To prevent foreseeable stupidities, it must be said at once that the lack of reference to the letter is no argument against attribution of the letter to Clement. In the first place, even those who think it is not by Clement recognize it to be ancient. Volker thinks it must date from the time of the gnostic controversy (the third century) ; Nock thought it on stylistic grounds not later than the fourth century; Munck thought it propaganda for the church of Alexandria and would presumably not have placed it later than the Christological controversies of the fifth century. Even if we accept the latest of these dates we must admit that the letter went unmentioned for fifteen hundred years. So the attribution to Clement does not much augment — proportionately — the period of neglect. And the neglect is easier to explain if the letter be genuine than if not. If genuine it was, to begin with, a private and confidential letter of which no mention was to be expected in the years immediately after it was written — that is, if we have dated it correctly, the years before or after the Severan persecution (c. 201 ? or 210?). But if we can trust Origen {Contra Celsum V.62) the Carpocratians must have become rare and insignificant shortly after that persecution — perhaps as a result of it. Once they had become unimportant the letter would interest no one save a historian. But historians were few in the medieval Church, and historians willing to report aberrant traditions from the early fathers were fewer. Thus the lack of any reference to the letter would be explicable. On the other hand, if the attribution to Clement be false and the letter a forgery, it must have been written and attributed to Clement for some purpose of propaganda; that is, it was intended to be circulated and to attract attention.

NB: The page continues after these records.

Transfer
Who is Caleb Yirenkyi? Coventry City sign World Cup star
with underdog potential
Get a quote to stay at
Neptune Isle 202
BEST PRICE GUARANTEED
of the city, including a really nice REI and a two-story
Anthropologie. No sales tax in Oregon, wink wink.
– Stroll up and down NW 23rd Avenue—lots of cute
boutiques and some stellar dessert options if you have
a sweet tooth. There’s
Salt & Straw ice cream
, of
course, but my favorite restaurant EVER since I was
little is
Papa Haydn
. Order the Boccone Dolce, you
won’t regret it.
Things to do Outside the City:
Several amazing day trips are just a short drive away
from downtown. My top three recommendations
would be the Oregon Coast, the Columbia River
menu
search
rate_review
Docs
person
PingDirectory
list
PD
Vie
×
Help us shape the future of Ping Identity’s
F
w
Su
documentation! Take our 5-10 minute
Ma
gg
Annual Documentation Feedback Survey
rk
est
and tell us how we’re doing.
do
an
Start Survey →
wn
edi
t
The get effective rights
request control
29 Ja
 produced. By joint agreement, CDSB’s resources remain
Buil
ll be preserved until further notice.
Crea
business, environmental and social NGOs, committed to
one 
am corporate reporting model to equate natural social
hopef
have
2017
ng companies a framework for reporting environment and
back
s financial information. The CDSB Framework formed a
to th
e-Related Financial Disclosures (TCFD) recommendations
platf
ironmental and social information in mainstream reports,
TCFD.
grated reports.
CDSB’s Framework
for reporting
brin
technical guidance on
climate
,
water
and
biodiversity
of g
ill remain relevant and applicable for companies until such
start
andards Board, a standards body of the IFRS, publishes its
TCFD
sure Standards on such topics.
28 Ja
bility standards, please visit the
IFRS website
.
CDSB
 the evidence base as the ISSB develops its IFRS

In this event the failure of anyone to comment on it — or at least the fact that no comment has been preserved — is more difficult to explain. So the total neglect of the letter through seventeen centuries argues for its authenticity. Nor is the neglect incompatible with the literary activities of the monks of Mar Saba. They excelled in hymnody and in the production of ascetic works and martyrologies; see the accounts of Vailhe (Ecrivains) and Phokylides (Laura).

At what time the collection containing the letter got into the library of Mar Saba is uncertain. The foundation of the library was probably almost contemporaneous with that of the monastery in the late fifth century, so any date from that time on is possible. Even the citation by John of Damascus does not provide an absolutely certain terminus ante quern, since it is conceivable that John might have cited from a MS not directly related to that from which our excerpt derives. The likelihood, however, is that John's MS was the ancestor of that from which the surviving (eighteenth century) excerpt was made and that the collection was at the Mar Saba throughout all the intervening period.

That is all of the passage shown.